Four ethical dilemmas for today AI.
    29/09/23 - #ethics #ai #futurology #artificialintelligence
ethical dilemmas about artificial intelligence

Stimulating discussion on the ethical future of artificial intelligence is a way to raise awareness about the use of AI-Powered tools. Discussing ethical dilemmas related to the AI of the future is purely an exercise in style. The efforts should be concentrated on concrete problems, close to everyday life, relevant to the evolution of human society, avoiding philosophical abstractions and Hollywood dystopias.

Ethical Dilemma 1: the socio-economic impact

The contemporary structure of the social community has solid foundations in the capitalist process of work productivity related to the fulfillment of the individual (mainly economic). One of the first impacts of the intensive use of AI in capitalist processes is to drastically change the balance of work, loosening the correlations between productivity and human effort.

The fundamental questions are:

  • How to distribute the benefits in a post-work society guaranteeing an adequate level of equity without compromising the incentives for financial and ingenuity commitment?
  • How can we replace the indispensable relations of socio-cultural exchange today strictly linked to work and production?
  • Ethical Dilemma 2: democracy

    Developing and managing large AI models requires vertical skills and capital for the acquisition and maintenance of hardware structures with very high computational performance. AI does not belong to everyone, it's controlled by those who own these two resources, regardless of the announcements (currently more theoretical than factual) of democratization of AI through Open Source.

    The fundamental questions are:

    • Who controls AI?
    • How to avoid the centralization of power in the hands of the few private companies that have enough computational and human resources to be able to guarantee the development and maintenance of artificial intelligence systems?
    • How to ensure socially uniform access to AI-Powered technologies while minimizing the risk to user privacy?
    • Ethical Dilemma 3: rights

      The statistic is not politically correct. Statistically based AI reflects the biases and inequalities present in society and therefore in the datasets used for training.

      The fundamental questions are:

      • How to ensure privacy and copyright rights without hindering the development of large datasets for training artificial neural networks?
      • How to guarantee the right to be forgotten when data are "remembered" or rather "modelled" inside the AI structure during the training phase?
      • How to verify and monitor the social fairness of decisions made by autonomous systems?
      • Ethical Dilemma 4: responsibilities

        AIs can make mistakes, and these mistakes can have consequences that are predictable or that we are not yet able to predict. Establishing responsibilities for those who develop AI and those who use it is a fundamental step to properly integrate it into society.

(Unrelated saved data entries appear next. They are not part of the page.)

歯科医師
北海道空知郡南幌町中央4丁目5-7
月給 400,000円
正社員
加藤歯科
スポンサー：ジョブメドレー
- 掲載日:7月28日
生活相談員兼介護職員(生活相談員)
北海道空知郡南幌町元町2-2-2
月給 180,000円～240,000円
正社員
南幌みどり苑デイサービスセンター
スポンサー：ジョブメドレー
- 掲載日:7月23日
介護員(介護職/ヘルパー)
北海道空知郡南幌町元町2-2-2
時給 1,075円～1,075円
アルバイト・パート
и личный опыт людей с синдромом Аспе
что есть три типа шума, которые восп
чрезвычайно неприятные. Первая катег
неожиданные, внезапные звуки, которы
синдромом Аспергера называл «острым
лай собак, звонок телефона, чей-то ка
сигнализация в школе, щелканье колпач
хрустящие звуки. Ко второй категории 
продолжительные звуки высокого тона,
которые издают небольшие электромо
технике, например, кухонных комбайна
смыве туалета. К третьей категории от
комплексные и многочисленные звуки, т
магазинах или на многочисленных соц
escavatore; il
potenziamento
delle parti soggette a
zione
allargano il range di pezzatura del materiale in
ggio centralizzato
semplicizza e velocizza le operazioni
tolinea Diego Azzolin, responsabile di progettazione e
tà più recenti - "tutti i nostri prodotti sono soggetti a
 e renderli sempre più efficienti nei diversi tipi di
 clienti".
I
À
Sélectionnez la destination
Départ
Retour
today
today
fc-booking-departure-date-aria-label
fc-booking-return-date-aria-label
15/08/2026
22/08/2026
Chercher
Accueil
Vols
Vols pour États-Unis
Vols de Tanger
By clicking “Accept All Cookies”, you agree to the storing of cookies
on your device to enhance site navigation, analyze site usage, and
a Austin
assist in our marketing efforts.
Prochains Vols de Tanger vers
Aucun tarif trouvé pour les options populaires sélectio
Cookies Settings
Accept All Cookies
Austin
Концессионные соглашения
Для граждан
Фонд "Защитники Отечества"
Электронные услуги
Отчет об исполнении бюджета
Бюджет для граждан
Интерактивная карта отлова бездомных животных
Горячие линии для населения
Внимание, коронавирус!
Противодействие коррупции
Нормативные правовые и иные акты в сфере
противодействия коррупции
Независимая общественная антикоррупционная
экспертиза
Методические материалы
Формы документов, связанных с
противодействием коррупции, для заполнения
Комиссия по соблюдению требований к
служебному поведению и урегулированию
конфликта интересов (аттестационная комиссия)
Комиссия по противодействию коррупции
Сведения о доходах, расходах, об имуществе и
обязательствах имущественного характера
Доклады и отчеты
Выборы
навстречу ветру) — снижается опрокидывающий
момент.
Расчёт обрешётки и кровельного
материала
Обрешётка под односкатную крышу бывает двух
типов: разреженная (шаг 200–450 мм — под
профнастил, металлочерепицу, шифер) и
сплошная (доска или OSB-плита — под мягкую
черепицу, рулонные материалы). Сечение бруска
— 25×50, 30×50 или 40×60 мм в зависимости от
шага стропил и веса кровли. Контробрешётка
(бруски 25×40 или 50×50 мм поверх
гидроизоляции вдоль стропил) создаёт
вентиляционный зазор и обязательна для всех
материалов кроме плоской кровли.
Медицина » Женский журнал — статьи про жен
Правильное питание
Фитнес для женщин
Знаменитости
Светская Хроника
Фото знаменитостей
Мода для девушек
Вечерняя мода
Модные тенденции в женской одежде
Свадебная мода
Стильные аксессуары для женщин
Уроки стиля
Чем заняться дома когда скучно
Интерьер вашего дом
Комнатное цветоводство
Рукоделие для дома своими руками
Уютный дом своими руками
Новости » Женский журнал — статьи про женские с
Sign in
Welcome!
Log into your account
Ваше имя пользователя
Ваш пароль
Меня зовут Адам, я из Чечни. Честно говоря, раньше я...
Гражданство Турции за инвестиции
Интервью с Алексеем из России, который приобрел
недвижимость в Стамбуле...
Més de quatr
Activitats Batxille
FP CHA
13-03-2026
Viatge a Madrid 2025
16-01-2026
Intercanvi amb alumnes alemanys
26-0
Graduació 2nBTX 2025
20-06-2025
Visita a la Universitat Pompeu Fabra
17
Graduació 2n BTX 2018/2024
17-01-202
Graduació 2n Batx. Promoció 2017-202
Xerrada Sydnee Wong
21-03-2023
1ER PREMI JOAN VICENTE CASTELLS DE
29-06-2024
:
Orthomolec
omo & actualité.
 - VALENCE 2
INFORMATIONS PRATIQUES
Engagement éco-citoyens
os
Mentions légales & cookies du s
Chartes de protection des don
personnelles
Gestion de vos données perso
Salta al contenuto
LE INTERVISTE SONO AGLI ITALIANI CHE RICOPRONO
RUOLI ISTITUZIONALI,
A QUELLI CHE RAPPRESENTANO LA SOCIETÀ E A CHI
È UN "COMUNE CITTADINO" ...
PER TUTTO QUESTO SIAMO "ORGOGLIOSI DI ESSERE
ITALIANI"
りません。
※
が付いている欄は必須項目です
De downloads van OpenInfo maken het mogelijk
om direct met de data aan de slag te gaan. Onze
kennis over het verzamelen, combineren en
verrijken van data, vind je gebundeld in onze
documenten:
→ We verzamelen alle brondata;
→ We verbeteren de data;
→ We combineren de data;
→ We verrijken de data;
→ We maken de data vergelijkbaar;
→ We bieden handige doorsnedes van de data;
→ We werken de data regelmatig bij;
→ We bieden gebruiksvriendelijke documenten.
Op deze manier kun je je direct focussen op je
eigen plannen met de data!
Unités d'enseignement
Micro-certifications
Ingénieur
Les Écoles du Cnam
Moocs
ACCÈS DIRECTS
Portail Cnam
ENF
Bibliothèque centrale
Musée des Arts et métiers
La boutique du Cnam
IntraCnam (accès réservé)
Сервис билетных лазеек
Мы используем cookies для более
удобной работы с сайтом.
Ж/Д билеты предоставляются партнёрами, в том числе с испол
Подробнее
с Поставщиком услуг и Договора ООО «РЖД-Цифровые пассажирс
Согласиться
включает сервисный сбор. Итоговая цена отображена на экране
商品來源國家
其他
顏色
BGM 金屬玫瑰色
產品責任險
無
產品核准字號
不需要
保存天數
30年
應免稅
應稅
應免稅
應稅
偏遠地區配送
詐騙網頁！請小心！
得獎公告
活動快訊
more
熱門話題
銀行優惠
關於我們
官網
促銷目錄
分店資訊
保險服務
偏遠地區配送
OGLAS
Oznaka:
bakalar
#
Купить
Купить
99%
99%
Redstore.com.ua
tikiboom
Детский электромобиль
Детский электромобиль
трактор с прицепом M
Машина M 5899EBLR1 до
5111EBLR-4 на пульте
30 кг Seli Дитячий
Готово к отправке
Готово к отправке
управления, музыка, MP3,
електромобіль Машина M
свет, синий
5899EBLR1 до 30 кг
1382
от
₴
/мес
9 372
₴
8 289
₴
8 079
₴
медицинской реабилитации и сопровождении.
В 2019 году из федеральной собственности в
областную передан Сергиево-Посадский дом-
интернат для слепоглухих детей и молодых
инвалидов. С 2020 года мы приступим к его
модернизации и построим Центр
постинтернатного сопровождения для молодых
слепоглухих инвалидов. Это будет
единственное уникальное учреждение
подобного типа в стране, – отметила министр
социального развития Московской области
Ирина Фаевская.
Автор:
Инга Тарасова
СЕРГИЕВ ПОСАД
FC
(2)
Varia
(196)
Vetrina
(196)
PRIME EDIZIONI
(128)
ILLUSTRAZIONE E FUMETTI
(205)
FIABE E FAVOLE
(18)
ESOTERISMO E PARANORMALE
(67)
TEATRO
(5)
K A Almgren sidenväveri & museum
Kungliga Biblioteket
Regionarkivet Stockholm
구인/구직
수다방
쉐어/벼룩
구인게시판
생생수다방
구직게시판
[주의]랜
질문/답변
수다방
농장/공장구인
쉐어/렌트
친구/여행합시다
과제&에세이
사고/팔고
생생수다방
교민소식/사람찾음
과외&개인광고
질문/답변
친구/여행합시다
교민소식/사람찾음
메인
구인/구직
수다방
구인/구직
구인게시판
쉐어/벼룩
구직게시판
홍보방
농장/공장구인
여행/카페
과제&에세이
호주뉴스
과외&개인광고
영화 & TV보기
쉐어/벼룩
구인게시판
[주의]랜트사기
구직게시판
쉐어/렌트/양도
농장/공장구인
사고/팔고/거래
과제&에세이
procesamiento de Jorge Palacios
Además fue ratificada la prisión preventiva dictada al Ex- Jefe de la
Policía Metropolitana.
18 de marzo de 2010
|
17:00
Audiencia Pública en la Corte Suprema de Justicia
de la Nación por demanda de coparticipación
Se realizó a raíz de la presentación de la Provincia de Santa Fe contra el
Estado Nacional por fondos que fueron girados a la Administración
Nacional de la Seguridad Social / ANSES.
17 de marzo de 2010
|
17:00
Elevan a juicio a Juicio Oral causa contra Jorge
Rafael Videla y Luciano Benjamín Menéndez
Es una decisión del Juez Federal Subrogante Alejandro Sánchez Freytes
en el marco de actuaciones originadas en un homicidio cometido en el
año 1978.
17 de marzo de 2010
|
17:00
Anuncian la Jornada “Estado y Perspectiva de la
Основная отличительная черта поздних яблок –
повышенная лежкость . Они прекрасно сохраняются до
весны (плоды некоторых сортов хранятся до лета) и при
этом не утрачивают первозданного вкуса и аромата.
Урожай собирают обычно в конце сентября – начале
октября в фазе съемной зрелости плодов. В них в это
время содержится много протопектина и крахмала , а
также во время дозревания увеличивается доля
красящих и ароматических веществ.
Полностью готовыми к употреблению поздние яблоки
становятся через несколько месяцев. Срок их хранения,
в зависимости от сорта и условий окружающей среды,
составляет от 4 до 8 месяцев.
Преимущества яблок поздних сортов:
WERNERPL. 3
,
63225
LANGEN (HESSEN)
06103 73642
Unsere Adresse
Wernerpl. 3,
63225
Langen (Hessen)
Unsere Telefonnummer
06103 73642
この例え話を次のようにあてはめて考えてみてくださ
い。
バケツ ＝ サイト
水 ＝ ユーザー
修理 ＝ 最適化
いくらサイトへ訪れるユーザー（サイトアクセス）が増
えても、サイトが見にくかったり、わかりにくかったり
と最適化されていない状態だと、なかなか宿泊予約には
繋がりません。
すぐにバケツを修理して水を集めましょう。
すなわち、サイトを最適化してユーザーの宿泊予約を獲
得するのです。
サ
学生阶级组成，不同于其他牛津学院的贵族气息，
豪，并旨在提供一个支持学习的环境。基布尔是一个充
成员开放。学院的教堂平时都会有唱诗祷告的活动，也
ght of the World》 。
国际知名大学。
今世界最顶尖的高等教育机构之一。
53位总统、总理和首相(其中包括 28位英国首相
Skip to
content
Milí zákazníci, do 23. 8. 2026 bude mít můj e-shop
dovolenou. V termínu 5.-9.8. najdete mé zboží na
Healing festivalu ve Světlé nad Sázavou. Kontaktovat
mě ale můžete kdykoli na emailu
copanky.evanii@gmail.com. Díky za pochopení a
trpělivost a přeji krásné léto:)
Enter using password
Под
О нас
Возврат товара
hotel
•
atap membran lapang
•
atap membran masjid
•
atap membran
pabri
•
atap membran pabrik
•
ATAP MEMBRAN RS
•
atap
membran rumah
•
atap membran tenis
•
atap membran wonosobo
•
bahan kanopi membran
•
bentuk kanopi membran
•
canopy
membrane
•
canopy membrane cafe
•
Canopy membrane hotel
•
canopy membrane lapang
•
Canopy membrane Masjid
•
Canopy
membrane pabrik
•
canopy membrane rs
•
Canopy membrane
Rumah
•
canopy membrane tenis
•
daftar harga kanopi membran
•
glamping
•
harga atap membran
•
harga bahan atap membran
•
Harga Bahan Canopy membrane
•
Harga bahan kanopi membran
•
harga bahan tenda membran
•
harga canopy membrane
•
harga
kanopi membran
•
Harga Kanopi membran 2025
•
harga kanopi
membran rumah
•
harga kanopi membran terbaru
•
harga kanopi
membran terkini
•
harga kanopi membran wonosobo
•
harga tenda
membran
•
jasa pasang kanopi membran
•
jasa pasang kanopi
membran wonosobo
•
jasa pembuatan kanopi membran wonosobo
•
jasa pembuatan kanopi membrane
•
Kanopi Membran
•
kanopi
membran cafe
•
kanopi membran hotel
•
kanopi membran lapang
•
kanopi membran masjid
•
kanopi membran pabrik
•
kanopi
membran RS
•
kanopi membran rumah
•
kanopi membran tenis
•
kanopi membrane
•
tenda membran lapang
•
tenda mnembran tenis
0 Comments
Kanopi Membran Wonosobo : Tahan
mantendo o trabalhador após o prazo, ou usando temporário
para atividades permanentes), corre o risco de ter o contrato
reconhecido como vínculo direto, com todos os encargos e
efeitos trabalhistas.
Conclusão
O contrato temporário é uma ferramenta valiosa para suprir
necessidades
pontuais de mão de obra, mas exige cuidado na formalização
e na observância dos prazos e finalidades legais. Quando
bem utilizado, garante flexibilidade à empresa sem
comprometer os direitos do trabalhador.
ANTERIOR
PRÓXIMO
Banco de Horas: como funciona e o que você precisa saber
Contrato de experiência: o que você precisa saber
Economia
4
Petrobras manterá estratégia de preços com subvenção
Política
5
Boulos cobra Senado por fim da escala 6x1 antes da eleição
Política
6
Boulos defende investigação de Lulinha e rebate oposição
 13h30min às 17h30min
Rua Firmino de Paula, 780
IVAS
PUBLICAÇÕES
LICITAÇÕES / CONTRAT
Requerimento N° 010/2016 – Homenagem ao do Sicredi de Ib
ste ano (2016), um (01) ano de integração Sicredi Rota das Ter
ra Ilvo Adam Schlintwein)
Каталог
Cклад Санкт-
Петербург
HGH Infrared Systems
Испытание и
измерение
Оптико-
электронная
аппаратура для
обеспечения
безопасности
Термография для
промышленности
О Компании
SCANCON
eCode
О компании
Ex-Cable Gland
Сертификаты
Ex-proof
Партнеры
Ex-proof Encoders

        The fundamental questions are:

        • Who is responsible for AI-Powered decisions?
        • How to assign a level of authority to AI's capable of automated decision-making phases?
        • How to regulate and supervise the application of AI-Powered processes that directly impact the individual or the community?
        • Finding pragmatic solutions to the ethical problems of AI means asking questions that concern the practical aspect of integrating automated systems into life and work.

          We tend to be greedy for immediate solutions, ignoring the most important phase of discussions: our techno-psycho-biological evolution. The answers that follow the right questions will not be universal, they will not represent the complexity of the context gradient, but they represent the possibility to guide the present and the future in the best possible ways.